• 2
    hayatımda izlediğim en muhteşem tenis maçıdır ve bunun sebebi kesinlikle maçın kalitesi, maçtaki mücadele falan değildir (kalite ve mücadelenin tenis bilgim çerçevesinde iyi olduğunu söyleyebilmeme rağmen). hani moda bir tabir var ya öyküsü olan maç falan diye, sanki her şeyin bir öyküsü yazılamazmış gibi, işte gerçekten bu maçın öyküsü maçı müthiş kıldı benim açımdan.

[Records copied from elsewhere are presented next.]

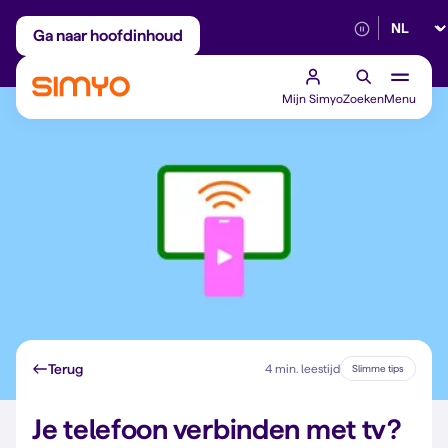
Selectee
Maandelijks aanpasbaar
Betrouwbaar 5G
Ga naar hoofdinhoud
Mijn Simyo
Zoeken
Menu
Terug
4 min. leestijd
Slimme tips
Je telefoon verbinden met tv?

    goran ivanisevic'in wimbledon tenis turnuvası'nda finallere gelip hiç şampiyon olamaması (4. finaliydi yanılmıyorsam), patrick rafter'ın üst üste ikinci kez finale gelmesi ve dahası tenisi bırakacak olması nedeniyle onun da şampiyonluk için son şansı olması, yağmur yüzünden ertelenen maçların finali pazartesine denk getirmesi, bu nedenle finale bilet alanların önemli bir kısmının biletlerini iade etmesi nedeniyle özellikle hırvat taraftarların kalkıp maça gelmeleri, ortamın futbol maçı gibi olması, goran ivanisevic'in ağlayarak attığı maç sayıları, patrick rafter'ın değişik ruh hali içerisinde direnmeye çalışması ilk anda aklıma gelenler.

    ve tabii ki şampiyonun turnuvaya esasen katılamayacakken wild card ile katılmış olması ile kupayı aldıktan sonraki konuşmasında drazen petrovic'i anması, bir nevi şampiyonluğu ona adaması maçın unutulmaz ayrıntılarıydı.

    her daim zevkli olan avustralya-hırvatistan rekabeti de (böyle bir rekabet elbette yok ama avustralya'daki hırvat asıllı insanlar ve bunlar arasından çeşitli spor müsabakalarında avustralya'yı temsil edenleri olunca durum değişik bir hal alıyor) maça benim gözümde bir renk katmıştı.

    sonuç olarak iki finalistin de özel hayranı olmasam da o günkü maçtan sonra ikisini de takdir ettim, tarihe geçen bu maçta kesinlikle oyuncuların isimlerinin de payı büyüktü. kimbilir belki bu maçı benim için unutulmaz kılan nokta hem tenisi en yoğun olarak izlediğim 3-5 yıla denk gelmesi, hem de neden andre agassi'yi pete sampras'dan çok sevdiğimin cevabı.